Mount Sinabung in the Karo district of North Sumatra province erupted before dawn on Sunday, spewing rocks and red-hot ash onto nearby villages.
"The number of evacuees has risen to 5,956 people," said national disaster agency spokesman Sutopo Purwo Nugroho, adding they were mostly from six villages in a three-kilometre (1.9-mile) zone around the volcano.
The head of the North Sumatra disaster agency, Asren Nasution, said they had taken shelter in churches, mosques and government offices.
An AFP journalist at the scene said that some men who had fled ventured back to their villages to feed livestock but later returned to evacuation shelters.
Hendra Gunawan, a volcanologist at a local monitoring post, said the volcano was still spewing columns of smoke Monday but the activity was lower than the previous day.

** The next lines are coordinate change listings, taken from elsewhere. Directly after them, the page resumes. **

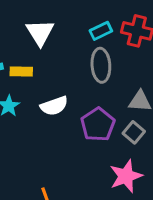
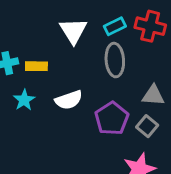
white triangle: (40, 32) -> (73, 31), moved

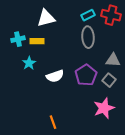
white triangle: (73, 31) -> (46, 18), moved, turned 48
white semicircle: (69, 100) -> (55, 76), moved

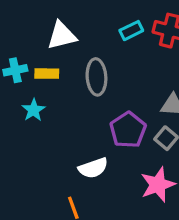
gray ellipse: (88, 37) -> (96, 77), moved
white semicircle: (55, 76) -> (93, 168), moved

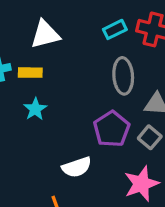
gray ellipse: (96, 77) -> (123, 76), moved
cyan star: (34, 110) -> (35, 109), moved

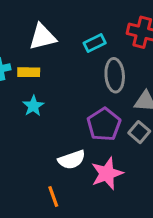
cyan rectangle: (115, 29) -> (95, 43), moved
pink star: (141, 184) -> (107, 174), moved

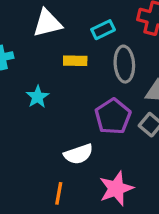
yellow rectangle: (29, 72) -> (75, 61), moved
pink star: (107, 174) -> (116, 188), moved
orange line: (53, 197) -> (59, 193), turned 30

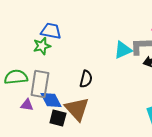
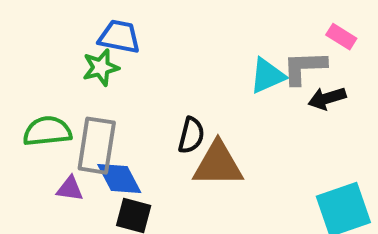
brown triangle: (77, 109) -> (218, 164), moved, turned -48

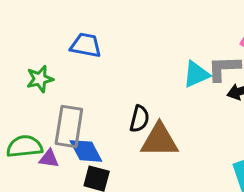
green star: (101, 67) -> (40, 79), moved
green semicircle: (47, 131) -> (25, 146), moved

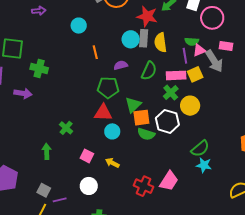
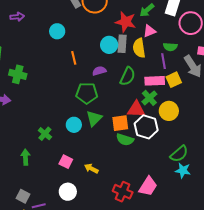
pink triangle: (199, 50) -> (149, 31), moved
green triangle: (133, 105) -> (94, 118), moved
red triangle: (103, 113) -> (136, 109), moved
cyan circle: (112, 131) -> (74, 125), moved

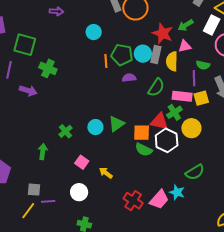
green pentagon: (87, 93) -> (122, 55), moved
cyan star: (183, 170) -> (177, 192), moved
gray square: (23, 196) -> (34, 190), turned -32

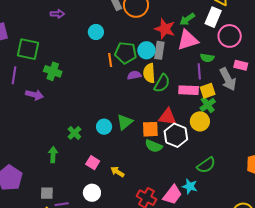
pink triangle: (185, 46) -> (188, 40), size x1.6
yellow semicircle: (172, 61) -> (149, 73), moved
green cross: (174, 112) -> (208, 105), moved

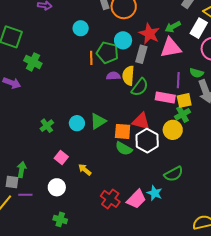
cyan circle: (146, 50) -> (123, 40), moved
green semicircle: (207, 58) -> (197, 73), moved
green arrow: (53, 155) -> (22, 170), moved

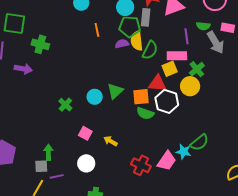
green pentagon: (107, 53) -> (130, 27), moved
yellow square: (184, 100) -> (170, 69), moved
green semicircle: (174, 174) -> (199, 142), moved

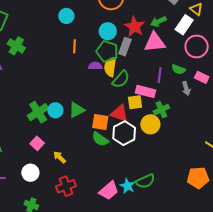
gray arrow: (216, 43) -> (186, 89), size x0.6
green cross: (65, 105) -> (38, 112), moved, size x1.5
red cross: (141, 165) -> (66, 186), moved, turned 30

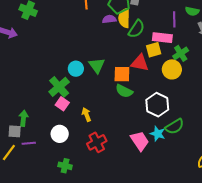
green triangle: (77, 110) -> (97, 65), turned -30
green cross: (38, 112) -> (59, 87), moved
white hexagon: (124, 133) -> (157, 105), moved
yellow arrow: (60, 157) -> (86, 115), turned 32
pink trapezoid: (109, 191) -> (140, 141), turned -75

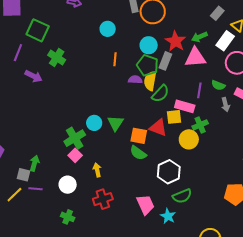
cyan star: (158, 134) -> (168, 216), moved

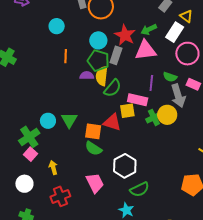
gray arrow: (225, 105) -> (178, 96), size x1.6
yellow circle: (189, 139) -> (167, 115), moved
pink trapezoid: (145, 205) -> (95, 183), moved

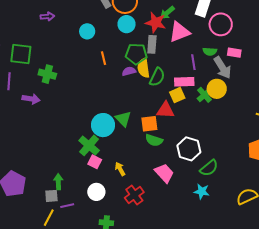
green arrow: (149, 29) -> (167, 13), moved
cyan circle: (98, 40) -> (127, 24), moved
cyan circle: (48, 121) -> (103, 125), size x1.5

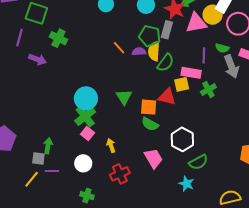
orange line: (104, 58) -> (119, 48), moved, turned -40
yellow circle: (217, 89) -> (213, 15), moved
cyan circle: (103, 125) -> (86, 98), moved

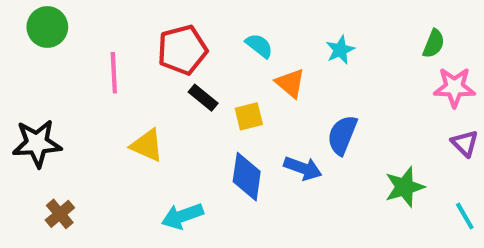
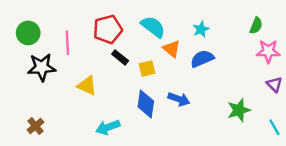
green circle: (47, 27) -> (28, 33), moved
cyan semicircle: (259, 46) -> (153, 27), size x1.5
blue semicircle: (342, 135) -> (202, 59), moved, turned 45
black star: (37, 143) -> (42, 67), moved

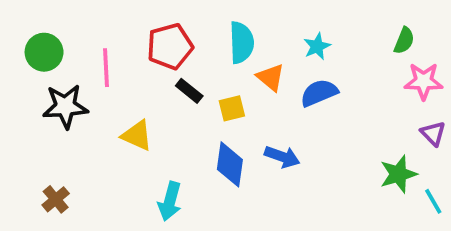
cyan semicircle: (153, 27) -> (242, 43), turned 50
green star: (239, 110) -> (398, 174), moved
cyan arrow: (108, 127) -> (170, 201), turned -55

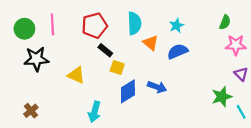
pink line: (106, 68) -> (52, 24), moved
yellow square: (232, 108) -> (117, 68), moved, turned 32
blue diamond: (230, 164) -> (128, 91), turned 50

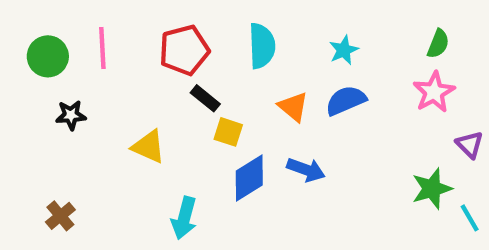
orange triangle: (151, 43) -> (293, 107), moved
pink star: (236, 45) -> (434, 92), moved, turned -30
black star: (36, 59) -> (71, 115), size x0.6

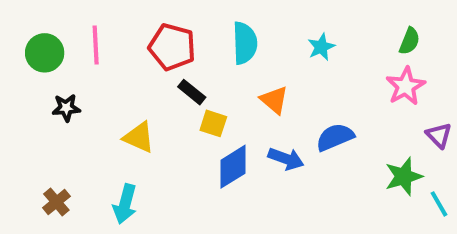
red pentagon: (184, 50) -> (172, 47), turned 30
blue semicircle: (346, 100) -> (335, 137), moved
cyan arrow: (184, 218) -> (125, 204), moved

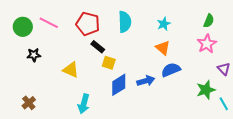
pink line: (96, 45) -> (49, 23), turned -60
orange triangle: (274, 100) -> (163, 48), moved
blue arrow: (286, 159) -> (146, 81), turned -36
cyan arrow: (125, 204) -> (84, 104), moved

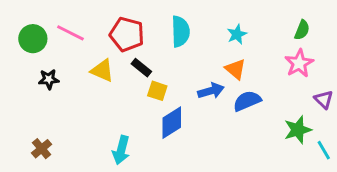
yellow triangle: (71, 70) -> (102, 71), moved
blue arrow: (146, 81) -> (211, 91), moved

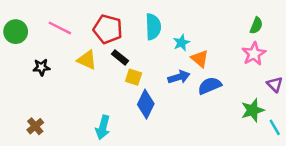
cyan star: (237, 34) -> (181, 43), moved
green circle: (33, 39) -> (16, 32), moved
blue diamond: (172, 123) -> (146, 104), turned -32

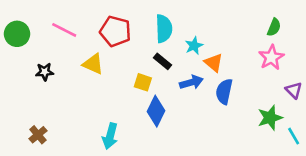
black rectangle: (120, 57) -> (163, 61), moved
blue semicircle: (210, 86) -> (224, 92), turned -55

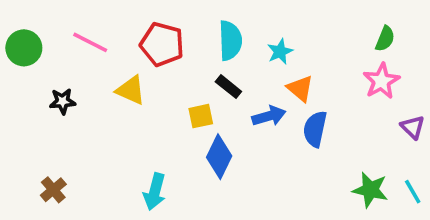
cyan star: (194, 46) -> (280, 52), moved
yellow square: (143, 82) -> (201, 116), turned -30
green star: (270, 118) -> (370, 190), moved, turned 30

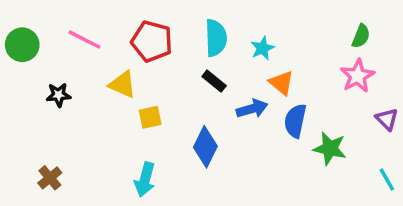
yellow square: (201, 116) -> (150, 117), moved
green star: (370, 190) -> (330, 148), moved

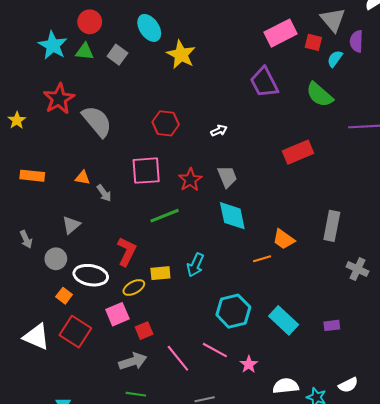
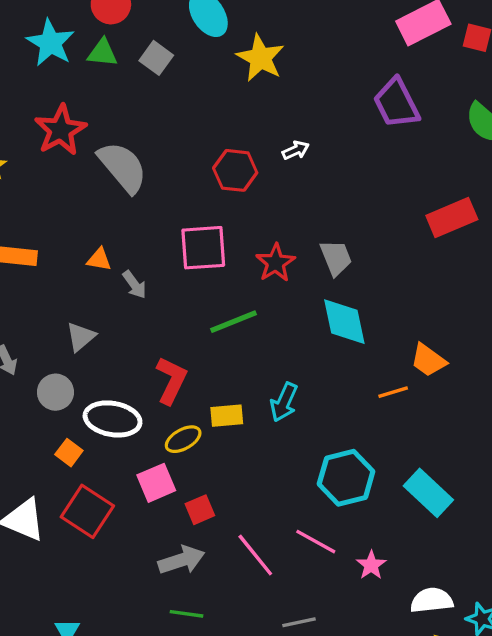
white arrow: (219, 131) -> (296, 150), moved

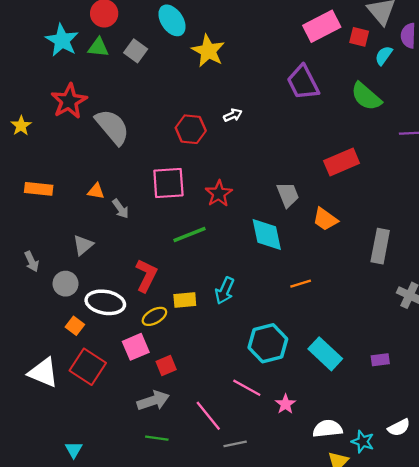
gray trapezoid: (336, 258) -> (288, 195), moved
orange trapezoid: (428, 360) -> (325, 219), moved
pink line: (255, 555) -> (208, 416), moved

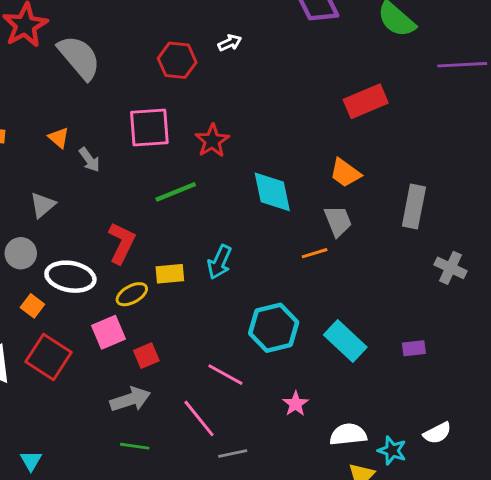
orange triangle: (96, 191) -> (59, 138), turned 30
gray trapezoid: (288, 195) -> (338, 221), moved
pink line: (247, 388) -> (225, 375), moved

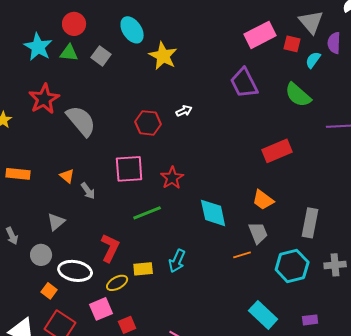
gray cross: (450, 268) -> (335, 265), turned -30
cyan hexagon: (274, 328) -> (292, 266), moved

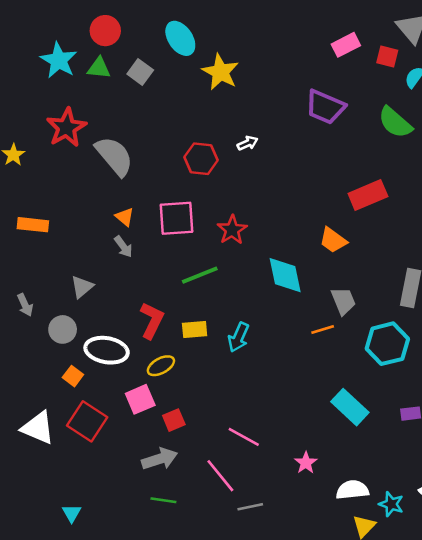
pink rectangle: (260, 35) -> (346, 45), size x0.7
purple trapezoid: (244, 83) -> (325, 107), turned -40
orange triangle: (67, 176) -> (125, 217), moved
orange trapezoid: (263, 200) -> (333, 240), moved
yellow rectangle: (143, 269) -> (195, 329), moved

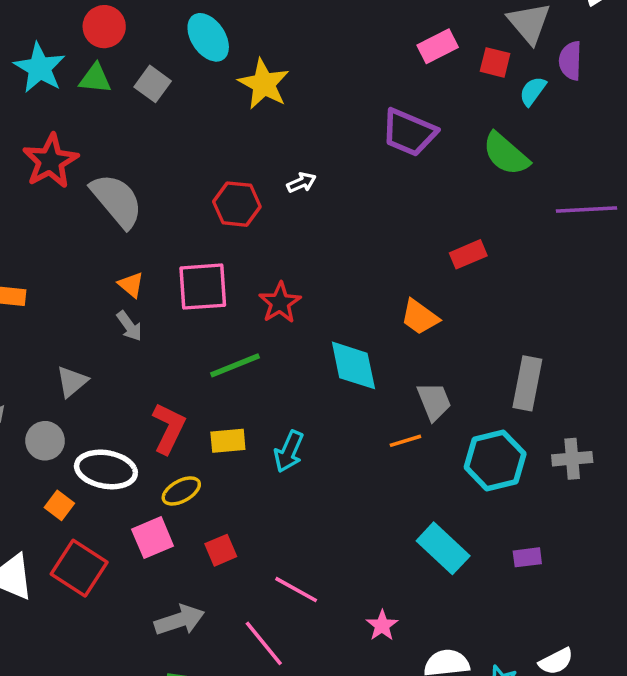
red rectangle: (368, 195) -> (468, 254), size x0.7
red square: (174, 420) -> (221, 550), moved

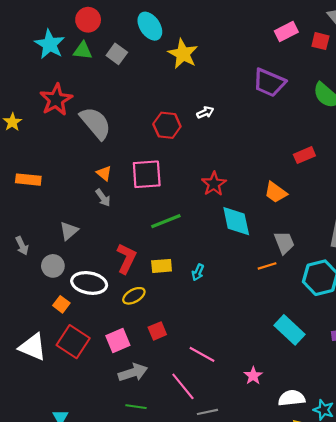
red star: (280, 303) -> (214, 184), moved
cyan arrow: (289, 452) -> (198, 272), size x0.7
pink square: (153, 538) -> (118, 341), moved

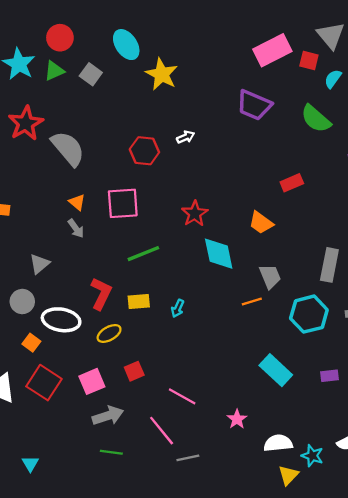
pink rectangle: (286, 31) -> (272, 50), size x1.5
green triangle: (83, 51) -> (54, 71), turned -30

The volcano was dormant for nearly 100 years before erupting in August and September 2010, forcing about 12,000 people to flee.
Indonesia has dozens of active volcanoes and straddles major tectonic fault lines known as the "Ring of Fire" between the Pacific and Indian oceans.
Last month five people were killed and hundreds evacuated when a volcano on a tiny island in East Nusa Tenggara province erupted.
The country's most active volcano, Mount Merapi in central Java, killed more than 350 people in a series of violent eruptions in 2010.